I've considered a J cable set us as well. It would be a nice option to have for tight areas or smaller lines. 


Sent from my iPhone using Tapatalk


----------



## cable or root (Oct 7, 2015)

Thinking about running it in the k60 as well?


----------



## PPRI (Aug 27, 2013)

I have some 5dn cable in the shop. I wish it had the classic eel ends like the 1 1/4 does. It's flexible yet it'll torque up like it's big brother. Eel cable is some amazing stuff when you really crank on it.


----------



## gear junkie (Jun 20, 2008)

PPRI said:


> I have some 5dn cable in the shop. I wish it had the classic eel ends like the 1 1/4 does. It's flexible yet it'll torque up like it's big brother. Eel cable is some amazing stuff when you really crank on it.


The J cable is one step up in size. 7/8 x 6. Has the same type of end as the 1-1/4 just smaller. I also bought the adapter to go from 1-1/4 to 7/8.


----------



## PPRI (Aug 27, 2013)

I just wonder if it is small enough or could I just use 1 1/4 when I use 7/8? 5/8 can work in 2" lines.


----------



## Will (Jun 6, 2010)

I have the J-Cable set up, be very very very careful with it. Don't run it with 1.25" and keep it out a serious blockages, I've flipped it before and had to pull it out of the clean out with my van.


----------



## gear junkie (Jun 20, 2008)

Will said:


> I have the J-Cable set up, be very very very careful with it. Don't run it with 1.25" and keep it out a serious blockages, I've flipped it before and had to pull it out of the clean out with my van.


When you flipped the cable.....

-what were you using to power it? Drill, model C?

-which cable? regular or the heavy duty version?

-have you ever flipped the K60 cable?

-what cutter head were you using when flipped?


----------



## Will (Jun 6, 2010)

gear junkie said:


> When you flipped the cable.....
> 
> -what were you using to power it? Drill, model C?
> 
> ...



Model C

regular

no

don't remember


----------



## gear junkie (Jun 20, 2008)

Well an update. Did an area drain job today that the k60 and jetter couldn't do. Used the arrowhead. The drill was the real kicker. Say what you want about asstyme but he picks an outstanding drill. 

http://www.amazon.com/dp/B004C05HBG...e=UTF8&qid=1457582985&sr=sr-1&keywords=makita

Removed about a 5gal bucket of roots and the Jcable had no problem making the nondirectional tee drains. Now one thing is I did break kink one cable and broke the innercore on another cable.....completely operator error. I was frustrated with the HO and wasn't paying attention.

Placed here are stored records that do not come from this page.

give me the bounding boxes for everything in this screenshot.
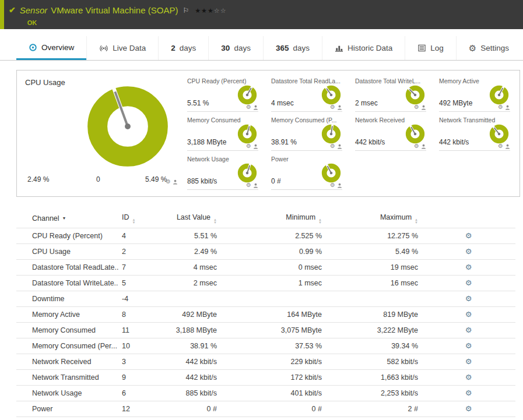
gauge-title: Datastore Total WriteL...: [355, 76, 426, 84]
gauge-value: 5.51 %: [187, 99, 209, 107]
user-icon[interactable]: [253, 105, 258, 110]
log-list-icon: [417, 44, 426, 52]
gauge-dial[interactable]: [404, 123, 426, 145]
col-last-value[interactable]: Last Value▲▼: [159, 210, 220, 228]
channel-settings-icon[interactable]: ⚙: [465, 357, 472, 366]
tab-30-days[interactable]: 30 days: [208, 36, 263, 60]
user-icon[interactable]: [505, 105, 510, 110]
channel-settings-icon[interactable]: ⚙: [465, 278, 472, 287]
gauge-dial[interactable]: [236, 84, 258, 106]
channel-settings-icon[interactable]: ⚙: [465, 247, 472, 256]
cell-id: 8: [118, 306, 159, 322]
col-maximum[interactable]: Maximum▲▼: [325, 210, 422, 228]
channel-gauge-cell[interactable]: CPU Ready (Percent) 5.51 % ⚙: [187, 76, 258, 112]
gauge-settings-icon[interactable]: ⚙: [246, 104, 251, 110]
cell-max: 819 MByte: [325, 306, 422, 322]
channel-gauge-cell[interactable]: Network Received 442 kbit/s ⚙: [355, 115, 426, 151]
channel-gauge-cell[interactable]: Memory Consumed (P... 38.91 % ⚙: [271, 115, 342, 151]
channel-gauge-cell[interactable]: Memory Active 492 MByte ⚙: [439, 76, 510, 112]
user-icon[interactable]: [421, 144, 426, 149]
gauge-dial[interactable]: [320, 123, 342, 145]
cell-max: 19 msec: [325, 259, 422, 275]
gauge-settings-icon[interactable]: ⚙: [246, 182, 251, 188]
channel-gauge-cell[interactable]: Network Transmitted 442 kbit/s ⚙: [439, 115, 510, 151]
gauge-dial[interactable]: [320, 84, 342, 106]
gauge-settings-icon[interactable]: ⚙: [330, 182, 335, 188]
cell-max: 1,663 kbit/s: [325, 369, 422, 385]
col-minimum[interactable]: Minimum▲▼: [220, 210, 325, 228]
channel-gauge-cell[interactable]: Power 0 # ⚙: [271, 154, 342, 190]
cell-last: [159, 291, 220, 306]
tab-365-days[interactable]: 365 days: [263, 36, 322, 60]
gauge-dial[interactable]: [488, 84, 510, 106]
flag-icon[interactable]: ⚐: [182, 6, 189, 15]
channel-gauge-cell[interactable]: Datastore Total ReadLa... 4 msec ⚙: [271, 76, 342, 112]
cpu-usage-gauge[interactable]: [83, 82, 172, 171]
channel-settings-icon[interactable]: ⚙: [465, 341, 472, 350]
gauge-settings-icon[interactable]: ⚙: [330, 104, 335, 110]
channel-settings-icon[interactable]: ⚙: [465, 404, 472, 413]
col-channel[interactable]: Channel▼: [16, 210, 118, 228]
gauge-settings-icon[interactable]: ⚙: [166, 179, 171, 185]
channel-settings-icon[interactable]: ⚙: [465, 263, 472, 271]
channel-gauge-cell[interactable]: Network Usage 885 kbit/s ⚙: [187, 154, 258, 190]
gauge-settings-icon[interactable]: ⚙: [330, 143, 335, 149]
gauge-dial[interactable]: [488, 123, 510, 145]
cell-channel: CPU Usage: [16, 243, 118, 259]
tab-settings[interactable]: ⚙ Settings: [456, 36, 521, 60]
user-icon[interactable]: [253, 144, 258, 149]
user-icon[interactable]: [421, 105, 426, 110]
gauge-dial-area: ⚙: [236, 162, 258, 188]
user-icon[interactable]: [173, 179, 178, 185]
table-row: Downtime -4 ⚙: [16, 291, 515, 306]
gauge-dial[interactable]: [404, 84, 426, 106]
gauge-settings-icon[interactable]: ⚙: [414, 143, 419, 149]
tab-number: 30: [221, 44, 230, 52]
cell-channel: Memory Active: [16, 306, 118, 322]
tab-2-days[interactable]: 2 days: [158, 36, 208, 60]
table-row: Power 12 0 # 0 # 2 # ⚙: [16, 401, 515, 417]
user-icon[interactable]: [505, 144, 510, 149]
channel-settings-icon[interactable]: ⚙: [465, 326, 472, 334]
gauge-settings-icon[interactable]: ⚙: [414, 104, 419, 110]
channel-settings-icon[interactable]: ⚙: [465, 310, 472, 319]
cell-min: 172 kbit/s: [220, 369, 325, 385]
channel-gauge-cell[interactable]: Datastore Total WriteL... 2 msec ⚙: [355, 76, 426, 112]
channel-gauge-cell[interactable]: Memory Consumed 3,188 MByte ⚙: [187, 115, 258, 151]
user-icon[interactable]: [337, 183, 342, 188]
gauge-settings-icon[interactable]: ⚙: [246, 143, 251, 149]
gauge-dial[interactable]: [236, 162, 258, 184]
user-icon[interactable]: [337, 105, 342, 110]
cell-min: 2.525 %: [220, 228, 325, 243]
tab-label: days: [234, 44, 251, 52]
gauge-value: 4 msec: [271, 99, 294, 107]
table-row: CPU Ready (Percent) 4 5.51 % 2.525 % 12.…: [16, 228, 515, 243]
priority-stars[interactable]: ★★★☆☆: [195, 6, 226, 15]
small-gauges-grid: CPU Ready (Percent) 5.51 % ⚙ Datastore T…: [184, 76, 510, 192]
gauge-dial[interactable]: [320, 162, 342, 184]
col-id[interactable]: ID▲▼: [118, 210, 159, 228]
sensor-title[interactable]: VMware Virtual Machine (SOAP): [51, 5, 178, 15]
user-icon[interactable]: [253, 183, 258, 188]
primary-gauge-actions: ⚙: [166, 179, 178, 185]
tab-label: Historic Data: [348, 44, 392, 52]
user-icon[interactable]: [337, 144, 342, 149]
tab-live-data[interactable]: Live Data: [86, 36, 158, 60]
channel-settings-icon[interactable]: ⚙: [465, 373, 472, 382]
gauge-settings-icon[interactable]: ⚙: [498, 143, 503, 149]
tab-label: Overview: [41, 43, 74, 52]
tab-historic-data[interactable]: Historic Data: [322, 36, 405, 60]
gauge-title: CPU Ready (Percent): [187, 76, 258, 84]
tab-log[interactable]: Log: [405, 36, 456, 60]
tab-label: Log: [430, 44, 444, 52]
gauge-dial[interactable]: [236, 123, 258, 145]
channel-settings-icon[interactable]: ⚙: [465, 389, 472, 397]
gauge-actions: ⚙: [414, 104, 426, 110]
table-row: Datastore Total WriteLate... 5 2 msec 1 …: [16, 275, 515, 291]
channel-settings-icon[interactable]: ⚙: [465, 231, 472, 240]
channel-settings-icon[interactable]: ⚙: [465, 294, 472, 303]
channel-table: Channel▼ ID▲▼ Last Value▲▼ Minimum▲▼ Max…: [16, 210, 515, 417]
gauge-settings-icon[interactable]: ⚙: [498, 104, 503, 110]
tab-overview[interactable]: Overview: [16, 36, 86, 60]
col-label: Minimum: [286, 213, 315, 221]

Glad I saw this cable at the show.


----------



## PPRI (Aug 27, 2013)

You know I threw that drill in my truck months ago and still haven't brought myself to try it. Seems dinky compared to the super hawg


----------



## sparky (Jan 8, 2014)

gear junkie said:


> One of the things I saw at the WWETT show. This is the heavy duty version with a 1/2" drum cable inside. Stiff enough so it'll hold 3' sticking out.
> 
> Also got a new drill for it. Thinking this will be a good setup for inside bathrooms and roofs.


I want to see this picture if you can post it again


----------